Andreas Karlsson: Machine Learning in Kreĭn Spaces: An Exposition to the Main Representer Theorems

Abstract:

Kernel methods are powerful in machine learning because they enable nonlinear learning with simpler linear algebra tools. Yet most theory is built around positive semidefinite kernels and Hilbert-space geometry. This expository thesis explains how learning with indefinite kernels can be made rigorous and tractable in reproducing kernel Kreĭn spaces (RKKS). The thesis builds a concise pathway from the geometry of Kreĭn spaces (fundamental decomposition and symmetry, strong topology via the associated Hilbert space) to reproducing kernels, where evaluations are continuous and the kernel-induced form coincides with the RKKS inner product.
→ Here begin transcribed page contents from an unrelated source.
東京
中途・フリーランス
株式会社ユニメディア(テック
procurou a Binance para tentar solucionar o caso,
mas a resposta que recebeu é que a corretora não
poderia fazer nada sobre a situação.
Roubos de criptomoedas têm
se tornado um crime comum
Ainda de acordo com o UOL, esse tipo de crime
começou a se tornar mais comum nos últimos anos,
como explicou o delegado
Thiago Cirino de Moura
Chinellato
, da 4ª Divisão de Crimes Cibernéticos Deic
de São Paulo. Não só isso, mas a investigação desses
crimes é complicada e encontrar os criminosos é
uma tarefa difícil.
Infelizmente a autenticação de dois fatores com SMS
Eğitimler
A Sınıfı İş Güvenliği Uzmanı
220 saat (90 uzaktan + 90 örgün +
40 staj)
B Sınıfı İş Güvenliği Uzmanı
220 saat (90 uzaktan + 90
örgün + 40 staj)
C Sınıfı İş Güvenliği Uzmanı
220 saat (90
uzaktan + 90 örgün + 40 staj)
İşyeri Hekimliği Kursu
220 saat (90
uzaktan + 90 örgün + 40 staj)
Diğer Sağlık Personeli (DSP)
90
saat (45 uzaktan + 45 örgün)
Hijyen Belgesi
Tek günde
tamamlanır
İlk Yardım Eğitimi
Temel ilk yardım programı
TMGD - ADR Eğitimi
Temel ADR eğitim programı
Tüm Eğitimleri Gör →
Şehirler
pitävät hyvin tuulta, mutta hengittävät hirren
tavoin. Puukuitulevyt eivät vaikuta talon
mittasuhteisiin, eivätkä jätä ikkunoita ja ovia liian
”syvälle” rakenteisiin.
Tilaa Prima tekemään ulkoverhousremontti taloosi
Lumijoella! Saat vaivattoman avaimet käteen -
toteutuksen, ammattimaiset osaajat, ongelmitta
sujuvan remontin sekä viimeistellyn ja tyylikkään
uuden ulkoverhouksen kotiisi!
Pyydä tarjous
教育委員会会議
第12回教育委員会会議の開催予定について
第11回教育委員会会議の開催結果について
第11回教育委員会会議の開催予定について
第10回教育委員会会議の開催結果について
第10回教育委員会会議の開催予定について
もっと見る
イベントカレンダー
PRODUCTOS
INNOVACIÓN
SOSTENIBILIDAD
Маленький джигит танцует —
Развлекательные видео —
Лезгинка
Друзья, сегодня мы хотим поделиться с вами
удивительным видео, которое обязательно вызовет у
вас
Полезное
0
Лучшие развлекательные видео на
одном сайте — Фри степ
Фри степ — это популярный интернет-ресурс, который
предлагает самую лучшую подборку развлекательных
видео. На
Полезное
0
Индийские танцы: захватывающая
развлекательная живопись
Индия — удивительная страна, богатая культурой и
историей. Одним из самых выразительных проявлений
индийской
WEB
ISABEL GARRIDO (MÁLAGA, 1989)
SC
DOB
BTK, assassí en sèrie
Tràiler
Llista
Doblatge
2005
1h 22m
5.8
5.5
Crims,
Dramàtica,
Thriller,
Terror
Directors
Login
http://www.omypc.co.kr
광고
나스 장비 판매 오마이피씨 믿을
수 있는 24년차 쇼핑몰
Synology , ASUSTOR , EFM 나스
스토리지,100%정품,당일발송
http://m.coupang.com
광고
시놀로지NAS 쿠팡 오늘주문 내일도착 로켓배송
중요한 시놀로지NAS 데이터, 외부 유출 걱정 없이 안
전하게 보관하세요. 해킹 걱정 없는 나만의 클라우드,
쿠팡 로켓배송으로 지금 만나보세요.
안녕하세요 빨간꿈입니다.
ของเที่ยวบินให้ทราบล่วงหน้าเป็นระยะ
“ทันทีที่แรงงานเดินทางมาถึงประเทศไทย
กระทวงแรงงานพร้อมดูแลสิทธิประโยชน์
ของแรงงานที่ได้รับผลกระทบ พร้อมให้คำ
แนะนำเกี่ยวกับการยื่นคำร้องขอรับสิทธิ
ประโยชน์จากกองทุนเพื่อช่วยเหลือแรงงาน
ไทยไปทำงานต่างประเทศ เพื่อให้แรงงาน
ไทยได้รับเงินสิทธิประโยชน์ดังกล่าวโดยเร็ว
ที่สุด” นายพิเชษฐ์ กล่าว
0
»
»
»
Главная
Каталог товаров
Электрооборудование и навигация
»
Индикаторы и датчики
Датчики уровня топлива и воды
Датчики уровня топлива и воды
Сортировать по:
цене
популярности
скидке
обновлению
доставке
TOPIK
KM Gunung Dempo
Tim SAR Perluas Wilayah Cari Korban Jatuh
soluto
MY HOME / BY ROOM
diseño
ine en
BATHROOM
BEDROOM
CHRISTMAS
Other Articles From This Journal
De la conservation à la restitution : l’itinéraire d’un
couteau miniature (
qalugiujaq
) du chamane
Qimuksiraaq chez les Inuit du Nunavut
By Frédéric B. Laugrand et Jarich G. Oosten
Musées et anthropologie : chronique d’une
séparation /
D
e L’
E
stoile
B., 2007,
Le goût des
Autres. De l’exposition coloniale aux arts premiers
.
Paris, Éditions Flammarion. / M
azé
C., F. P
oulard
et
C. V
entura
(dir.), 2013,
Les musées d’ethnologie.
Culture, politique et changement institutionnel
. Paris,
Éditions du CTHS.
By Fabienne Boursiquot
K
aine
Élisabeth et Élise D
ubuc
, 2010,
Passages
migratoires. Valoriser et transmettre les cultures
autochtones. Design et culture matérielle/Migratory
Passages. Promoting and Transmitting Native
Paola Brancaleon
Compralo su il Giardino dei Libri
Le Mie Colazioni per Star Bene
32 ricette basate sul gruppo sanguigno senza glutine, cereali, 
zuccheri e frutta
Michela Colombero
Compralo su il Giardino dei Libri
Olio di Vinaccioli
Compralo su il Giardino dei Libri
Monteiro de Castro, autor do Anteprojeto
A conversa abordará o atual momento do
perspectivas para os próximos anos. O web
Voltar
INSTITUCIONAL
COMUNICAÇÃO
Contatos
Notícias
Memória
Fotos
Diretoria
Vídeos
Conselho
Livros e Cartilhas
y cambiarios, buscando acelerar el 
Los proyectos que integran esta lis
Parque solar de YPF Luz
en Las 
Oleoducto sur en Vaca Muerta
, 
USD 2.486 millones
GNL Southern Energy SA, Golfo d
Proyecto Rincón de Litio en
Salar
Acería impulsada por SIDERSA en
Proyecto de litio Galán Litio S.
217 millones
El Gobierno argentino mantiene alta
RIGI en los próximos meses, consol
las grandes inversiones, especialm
On this foundation we synthesize two RKKS formulations of regularized empirical risk minimization: (1) a stabilization setup with a weak representer theorem, where stationary solutions lie in the data span, and (2) a variance-constrained minimization setup with a strong representer theorem, where optimizers lie in the span under strong-topology Tikhonov regularization. In both cases, the representer theorems make the infinite-dimensional problems collapse to finite-dimensional Gram-matrix algebra, introducing the kernel trick in the indefinite setting. A limitation of this setup is that naïve objectives can be unbounded below. This clarifies when indefinite kernels can be used reliably in specific supervised learning problems.